Jesus smiles at her shining brightly, and He disappears in His refulgence.

Johanna stands up, lost in reverie, torn between joy and sorrow, between the fear of having dreamt and the certainty of having seen. But her feelings reassure her.

622.4

She goes to the little ones, who are playing quietly on the upper terrace, and kisses them.

«Are you not weeping any more, mummy?» asks Mary shyly, no longer the poor wretched little girl, but a delicate gentle girl, well dressed and with tidy hair; and Matthias, swarthy and lean, with the exuberance of a nice little boy says: «Tell me who makes you weep, and I will punish him.»

Johanna embraces them together and presses them to her heart, and says speaking over the brown-haired head of Mary and over the dark hair of Matthias: «I am not weeping any more. Jesus has risen and He blesses us.»

«Oh! so does He not bleed any more? Does He not suffer any longer?» asks Mary.

«Silly girl! You should rather say: He is no longer dead! Then, He is happy now!… Because it must be awful to be dead…» says Matthias.

«So is there no reason to weep any more, mummy?» asks Mary again.

«No. Not for you, innocent children. Rejoice with the angels.»

«The angels!… Last night, I don’t know what watch it was, I felt being caressed and I woke up saying: “Mummy!”, but I was not calling you. I was calling my dead mother, because that caress was lighter and gentler than yours, and I opened my eyes for a moment. But I saw only a bright light and I said: “My angel has kissed me to console me for my deep grief over the death of the Lord”» says Mary.

«I, too. But I was very sleepy, and I said: “Is it you?” I was thinking of my Guardian angel and I wanted to say to him: “Go and kiss Jesus and Johanna, so that they may no longer be afraid”, but I did not succeed. I fell asleep again and I began to dream, and I seemed to be in Heaven with you and Mary. Then there was that earthquake and I woke up and was frightened. But Esther said to me: “Don’t be afraid. It is already all over” and I fell asleep again.»

Johanna kisses them again, and then she leaves them to their peaceful games

622.5

and she goes to the house of the Supper.

She asks after Mary. She goes into Her room. She closes the door and says her great word: «I have seen Him. I tell You. I am comforted and happy. Love me, because He said that I must be united to You.»

The Mother replies: «I have already told you, on the day of the Sabbath, that I love you. Yesterday. Because it was yesterday… And that day of weeping and darkness seems so far from this day of light and smiles!»

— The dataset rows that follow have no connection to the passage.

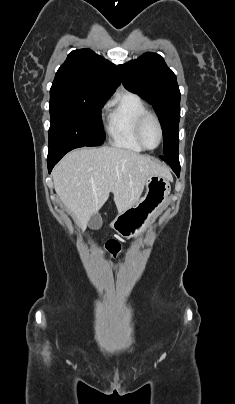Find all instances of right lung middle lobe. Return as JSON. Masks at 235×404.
Returning <instances> with one entry per match:
<instances>
[{"label":"right lung middle lobe","instance_id":"right-lung-middle-lobe-1","mask_svg":"<svg viewBox=\"0 0 235 404\" xmlns=\"http://www.w3.org/2000/svg\"><path fill=\"white\" fill-rule=\"evenodd\" d=\"M106 100L50 91L49 147L61 143L99 146L105 139L101 108Z\"/></svg>","mask_w":235,"mask_h":404}]
</instances>
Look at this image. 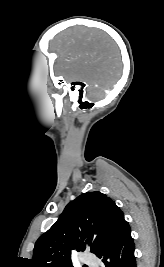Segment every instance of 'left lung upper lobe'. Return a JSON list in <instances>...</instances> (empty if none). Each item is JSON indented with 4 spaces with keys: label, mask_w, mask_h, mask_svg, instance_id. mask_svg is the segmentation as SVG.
I'll return each instance as SVG.
<instances>
[{
    "label": "left lung upper lobe",
    "mask_w": 164,
    "mask_h": 267,
    "mask_svg": "<svg viewBox=\"0 0 164 267\" xmlns=\"http://www.w3.org/2000/svg\"><path fill=\"white\" fill-rule=\"evenodd\" d=\"M125 222L123 212L111 198L98 191L83 193L38 238L30 265L73 267V251L89 249L99 254Z\"/></svg>",
    "instance_id": "5c2ea615"
}]
</instances>
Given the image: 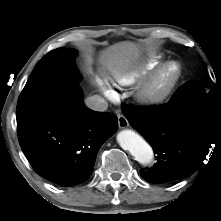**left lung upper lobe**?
I'll return each mask as SVG.
<instances>
[{"label":"left lung upper lobe","instance_id":"1","mask_svg":"<svg viewBox=\"0 0 221 221\" xmlns=\"http://www.w3.org/2000/svg\"><path fill=\"white\" fill-rule=\"evenodd\" d=\"M205 84L197 81L191 90L179 88L170 101V107L183 110H208L220 111L221 92L214 88L206 92Z\"/></svg>","mask_w":221,"mask_h":221}]
</instances>
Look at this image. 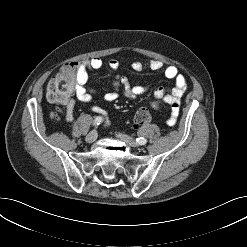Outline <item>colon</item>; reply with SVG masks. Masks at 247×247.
Segmentation results:
<instances>
[{"mask_svg":"<svg viewBox=\"0 0 247 247\" xmlns=\"http://www.w3.org/2000/svg\"><path fill=\"white\" fill-rule=\"evenodd\" d=\"M77 85V66L75 63L65 65L48 83L47 96L51 102L64 103L71 99ZM150 120L149 111L141 108L134 115V124L142 126Z\"/></svg>","mask_w":247,"mask_h":247,"instance_id":"5ec220e1","label":"colon"}]
</instances>
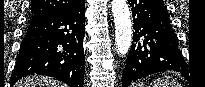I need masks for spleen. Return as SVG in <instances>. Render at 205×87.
Masks as SVG:
<instances>
[{"instance_id":"1","label":"spleen","mask_w":205,"mask_h":87,"mask_svg":"<svg viewBox=\"0 0 205 87\" xmlns=\"http://www.w3.org/2000/svg\"><path fill=\"white\" fill-rule=\"evenodd\" d=\"M153 87H181L180 84L171 77H165L163 79H158L153 83Z\"/></svg>"}]
</instances>
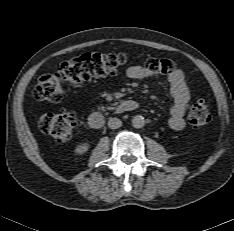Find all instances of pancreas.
I'll return each instance as SVG.
<instances>
[{
  "label": "pancreas",
  "mask_w": 234,
  "mask_h": 231,
  "mask_svg": "<svg viewBox=\"0 0 234 231\" xmlns=\"http://www.w3.org/2000/svg\"><path fill=\"white\" fill-rule=\"evenodd\" d=\"M109 108V107H108ZM100 110H105L106 108L104 106L99 107Z\"/></svg>",
  "instance_id": "cf45deb5"
}]
</instances>
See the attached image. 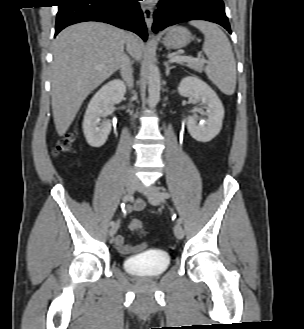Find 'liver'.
Returning <instances> with one entry per match:
<instances>
[{"label": "liver", "instance_id": "1", "mask_svg": "<svg viewBox=\"0 0 304 329\" xmlns=\"http://www.w3.org/2000/svg\"><path fill=\"white\" fill-rule=\"evenodd\" d=\"M139 61L143 42L133 33L99 22H82L61 31L53 43L52 111L63 136L86 97L120 65L124 45Z\"/></svg>", "mask_w": 304, "mask_h": 329}]
</instances>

«Yes… Now I remember that You had already said what He has now repeated to me. You said: “We women will have to take action, because we remained and the men ran away… The true giver of life is always the woman…” Oh! Mother, help me to give life to Chuza! He has abandoned Faith!…» Johanna begins to weep again.

Mary takes her in Her arms: «Love is stronger than faith. It is the most active virtue. With it you will create a new soul for Chuza. Be not afraid. But I will help you.»